__Activity__. Exactly the lines from the one with "Kaupunkivaellus" through the end of the records below are to be output, the first and last included, and no others.

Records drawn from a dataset

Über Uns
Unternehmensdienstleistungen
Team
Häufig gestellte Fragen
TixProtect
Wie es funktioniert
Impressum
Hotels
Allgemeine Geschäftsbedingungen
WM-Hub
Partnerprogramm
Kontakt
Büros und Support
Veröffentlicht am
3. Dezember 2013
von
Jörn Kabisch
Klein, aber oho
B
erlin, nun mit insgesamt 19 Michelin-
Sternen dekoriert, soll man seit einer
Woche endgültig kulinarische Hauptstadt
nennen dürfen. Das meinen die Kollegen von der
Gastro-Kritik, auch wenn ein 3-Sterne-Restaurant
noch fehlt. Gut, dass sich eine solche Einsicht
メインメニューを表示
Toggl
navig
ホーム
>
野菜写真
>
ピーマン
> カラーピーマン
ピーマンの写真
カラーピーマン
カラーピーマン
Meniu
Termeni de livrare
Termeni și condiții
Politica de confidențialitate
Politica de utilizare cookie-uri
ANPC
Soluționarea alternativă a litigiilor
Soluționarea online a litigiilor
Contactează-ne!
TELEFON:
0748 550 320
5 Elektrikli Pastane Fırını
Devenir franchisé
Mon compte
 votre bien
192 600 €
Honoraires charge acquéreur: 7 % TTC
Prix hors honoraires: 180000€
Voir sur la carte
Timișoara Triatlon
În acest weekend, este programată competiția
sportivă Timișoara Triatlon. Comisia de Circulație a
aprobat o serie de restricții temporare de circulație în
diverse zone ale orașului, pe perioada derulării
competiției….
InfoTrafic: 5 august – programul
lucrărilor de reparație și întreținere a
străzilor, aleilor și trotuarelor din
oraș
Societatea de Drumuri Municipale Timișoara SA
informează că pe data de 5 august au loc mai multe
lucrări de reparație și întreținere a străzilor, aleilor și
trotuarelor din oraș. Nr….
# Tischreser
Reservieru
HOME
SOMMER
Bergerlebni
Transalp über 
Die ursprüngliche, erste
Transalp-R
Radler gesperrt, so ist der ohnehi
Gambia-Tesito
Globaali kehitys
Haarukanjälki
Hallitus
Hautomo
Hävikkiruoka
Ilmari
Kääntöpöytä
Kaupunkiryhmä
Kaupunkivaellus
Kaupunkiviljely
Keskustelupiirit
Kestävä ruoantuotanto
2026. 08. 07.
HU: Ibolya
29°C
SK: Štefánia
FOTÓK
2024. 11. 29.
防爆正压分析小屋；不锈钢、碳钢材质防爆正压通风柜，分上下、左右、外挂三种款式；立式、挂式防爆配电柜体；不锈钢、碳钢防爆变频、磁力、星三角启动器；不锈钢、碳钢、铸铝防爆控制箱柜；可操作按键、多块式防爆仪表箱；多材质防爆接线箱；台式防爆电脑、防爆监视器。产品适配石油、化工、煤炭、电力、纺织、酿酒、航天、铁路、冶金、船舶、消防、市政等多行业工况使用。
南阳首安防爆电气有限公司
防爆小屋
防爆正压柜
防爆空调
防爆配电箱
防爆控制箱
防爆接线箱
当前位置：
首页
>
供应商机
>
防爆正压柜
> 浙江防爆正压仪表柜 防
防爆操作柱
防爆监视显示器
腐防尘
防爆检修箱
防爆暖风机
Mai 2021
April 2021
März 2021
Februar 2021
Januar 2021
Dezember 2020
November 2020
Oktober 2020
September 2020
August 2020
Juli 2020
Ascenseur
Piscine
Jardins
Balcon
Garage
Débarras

__Reply to the exercise__.
Kaupunkivaellus
Kaupunkiviljely
Keskustelupiirit
Kestävä ruoantuotanto
2026. 08. 07.
HU: Ibolya
29°C
SK: Štefánia
FOTÓK
2024. 11. 29.
防爆正压分析小屋；不锈钢、碳钢材质防爆正压通风柜，分上下、左右、外挂三种款式；立式、挂式防爆配电柜体；不锈钢、碳钢防爆变频、磁力、星三角启动器；不锈钢、碳钢、铸铝防爆控制箱柜；可操作按键、多块式防爆仪表箱；多材质防爆接线箱；台式防爆电脑、防爆监视器。产品适配石油、化工、煤炭、电力、纺织、酿酒、航天、铁路、冶金、船舶、消防、市政等多行业工况使用。
南阳首安防爆电气有限公司
防爆小屋
防爆正压柜
防爆空调
防爆配电箱
防爆控制箱
防爆接线箱
当前位置：
首页
>
供应商机
>
防爆正压柜
> 浙江防爆正压仪表柜 防
防爆操作柱
防爆监视显示器
腐防尘
防爆检修箱
防爆暖风机
Mai 2021
April 2021
März 2021
Februar 2021
Januar 2021
Dezember 2020
November 2020
Oktober 2020
September 2020
August 2020
Juli 2020
Ascenseur
Piscine
Jardins
Balcon
Garage
Débarras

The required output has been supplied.